La voix de Travis — calme, maîtrisée.

Des pas dans le couloir.

Ils se sont arrêtés juste devant la salle de bain.

La porte s’ouvrit brusquement.

Travis restait là, à me fixer.

« Philip. »

Sa voix était égale, presque amicale.

Mais ses yeux étaient de glace.

« Je ne savais pas que vous étiez là. »

J’ai forcé mon expression à être neutre.

« Excusez-moi », dis-je. « J’avais besoin d’aller aux toilettes. J’ai frappé, mais personne n’a répondu, alors j’ai utilisé la clé de secours. »

Travis n’a pas cligné des yeux.

« Bien sûr. Aucun problème. »

Mais il ne bougea pas.

Il est resté là, bloquant l’entrée.

« Tu passes souvent ces derniers temps, Philip », dit-il lentement. « Tout va bien ? »

Son ton était chaleureux et inquiet.

Ses yeux racontaient une autre histoire.

« Tout va bien », ai-je dit. « Je voulais juste prendre des nouvelles d’Emma. »

« Elle se repose maintenant. Peut-être devriez-vous nous appeler la prochaine fois avant de passer. »

Ce n’était pas une demande.

“Bien sûr.”

Je me suis faufilée devant lui, tous mes nerfs à vif.

Dehors, je suis monté dans ma voiture et j’ai roulé sur trois pâtés de maisons avant de devoir m’arrêter.

Mes mains tremblaient.

Sur mon téléphone, en lieu sûr, se trouvaient trois photos.

Les pilules.

L’e-mail.

L’argent.

Et quelque part derrière moi, Travis Brennan se tenait à sa fenêtre et me regardait.

Histoires de grand-père – histoire vraie : L’analyse de Vincent et le message menaçant de Travis

Mardi soir, à 19h, nous nous sommes installés dans un box d’un petit café de la rue Hawthorne, un de ces endroits tranquilles à l’éclairage chaleureux et à l’odeur du café frais.

Vincent Rogers était mon ami depuis vingt ans. Détective à la retraite. Soixante-cinq ans, cheveux gris, toujours aussi vif.

S’il y avait bien une personne capable de comprendre ce que j’avais découvert, c’était lui.

J’ai sorti mon téléphone et je lui ai montré les photos : le pilulier, l’e-mail, les relevés bancaires.

Vincent a d’abord examiné les pilules, en zoomant sur chaque compartiment.

Son expression s’est assombrie.

« Des benzodiazépines », dit-il en montrant les gélules bleues. « Des anxiolytiques.
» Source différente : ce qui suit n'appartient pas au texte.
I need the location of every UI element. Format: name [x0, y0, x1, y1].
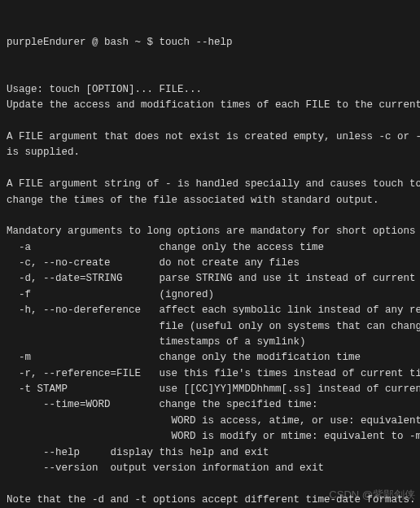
output-line: -t STAMP use [[CC]YY]MMDDhhmm[.ss] inste…: [7, 382, 413, 397]
output-line: -d, --date=STRING parse STRING and use i…: [7, 271, 413, 287]
output-line: -a change only the access time: [7, 240, 413, 256]
output-line: file (useful only on systems that can ch…: [7, 319, 413, 335]
typed-command: touch --help: [160, 37, 233, 48]
shell-prompt: purpleEndurer @ bash ~ $: [7, 37, 160, 48]
output-line: --time=WORD change the specified time:: [7, 397, 413, 413]
output-line: [7, 476, 413, 492]
output-line: -f (ignored): [7, 287, 413, 303]
output-line: [7, 114, 413, 129]
output-line: WORD is modify or mtime: equivalent to -…: [7, 429, 413, 444]
output-line: is supplied.: [7, 145, 413, 160]
output-line: -r, --reference=FILE use this file's tim…: [7, 366, 413, 382]
prompt-line: purpleEndurer @ bash ~ $ touch --help: [7, 35, 413, 50]
output-line: A FILE argument string of - is handled s…: [7, 177, 413, 192]
help-output: Usage: touch [OPTION]... FILE...Update t…: [7, 82, 413, 508]
output-line: -h, --no-dereference affect each symboli…: [7, 303, 413, 318]
output-line: timestamps of a symlink): [7, 335, 413, 350]
output-line: --version output version information and…: [7, 461, 413, 476]
output-line: WORD is access, atime, or use: equivalen…: [7, 414, 413, 429]
output-line: Mandatory arguments to long options are …: [7, 224, 413, 239]
output-line: [7, 161, 413, 177]
output-line: -m change only the modification time: [7, 350, 413, 366]
output-line: change the times of the file associated …: [7, 193, 413, 208]
output-line: [7, 208, 413, 224]
output-line: A FILE argument that does not exist is c…: [7, 129, 413, 145]
output-line: --help display this help and exit: [7, 445, 413, 461]
output-line: Usage: touch [OPTION]... FILE...: [7, 82, 413, 98]
output-line: Note that the -d and -t options accept d…: [7, 493, 413, 508]
terminal-output: purpleEndurer @ bash ~ $ touch --help Us…: [7, 3, 413, 508]
output-line: Update the access and modification times…: [7, 98, 413, 113]
output-line: -c, --no-create do not create any files: [7, 256, 413, 271]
Très sédatifs. »

Puis les comprimés blancs.

« Des analgésiques opioïdes. Des puissants. »

Enfin, les pilules jaunes.

« Des somnifères. Probablement de l’Ambien ou quelque chose de similaire. »

Il a posé le téléphone et m’a regardé.

« Philip, si quelqu’un prenait tous ces médicaments en même temps — surtout sans savoir ce que c’est — il deviendrait un zombie ambulant. Dans le brouillard. Soumis. Sans mémoire. Sans volonté. »

« Ce n’est pas un traitement médical », a-t-il déclaré. « C’est calculé. »

Le mot planait entre nous comme une lame.

« Que dois-je faire ? » ai-je demandé.

« Vous documentez tout », a dit Vincent. « Gardez des traces écrites. Des photos. Les dates. Les heures. »

Il se pencha en avant, la voix basse.

« Si Travis sait que vous enquêtez, vous êtes en danger. Et Emma aussi. »

“Je sais.”

“Est-ce que tu?”

Vincent plissa les yeux.

« J’ai traité un dossier il y a quinze ans. Une femme de quarante-deux ans, mariée à un conseiller financier. Elle avait une assurance-vie. Deux millions. »

Il ne détourna pas le regard pendant qu’il parlait.

« Il a commencé par lui donner des somnifères, puis des analgésiques. Il a dit à ses médecins qu’elle était anxieuse et déprimée. Ils ont continué à lui en prescrire. Six mois plus tard, elle a fait une overdose. Accidentelle, ont-ils dit. Il a pris l’argent et a disparu. »

J’ai eu la nausée.

« Que lui est-il arrivé ? »

« Nous l’avons attrapé trois ans plus tard. Il l’avait déjà fait auparavant. »

La mâchoire de Vincent se crispa.

« Philip, si c’est bien ce que je pense, votre fille n’a plus beaucoup de temps. »

J’ai hoché la tête, la gorge sèche.

«Je ne m’arrêterai pas.»

Vincent m’observa longuement.

Puis il a tendu le bras par-dessus la table et m’a saisi l’épaule.

« Bien », dit-il. « Mais attention. Ces gens-là… ils ne s’arrêtent pas quand on leur demande gentiment. »

J’ai quitté le café peu après huit heures, la pluie recommençant à tomber alors que je marchais vers ma voiture.

Les paroles de Vincent résonnaient dans ma tête.

Ils ne s’arrêtent pas quand on le leur demande gentiment.

J’ai démarré le moteur et me suis engagé sur la route. Les rues étaient glissantes, désertes — Portland la nuit, sombre, silencieuse, vigilante.

Mon téléphone a vibré.

J’ai baissé les yeux.

Un texte.

Numéro inconnu.

Je me suis garé sous un lampadaire et j’ai ouvert la porte.

Arrêtez de poser des questions. La santé d’Emma est fragile. Le stress ne fera qu’aggraver sa guérison. J’espère que vous comprenez.

L’air a quitté mes poumons.

Je fixais l’écran, le relisant encore et encore.

Arrêtez de poser des questions.

Travis le savait.

Il savait que j’étais entré dans la maison.

Je savais que je creusais.

Et maintenant, il me mettait en garde.

Non-

Pas d’avertissement.

Menaçant.

La santé d’Emma est fragile.

Le message était clair.

Continuez à insister et il arrivera quelque chose à Emma.

Un accident.

Une overdose.

Une tragédie dont personne ne pouvait prouver qu’elle n’était pas simplement due à la malchance.

Assise dans la voiture, la pluie tambourinant sur le toit, je fixais ces mots.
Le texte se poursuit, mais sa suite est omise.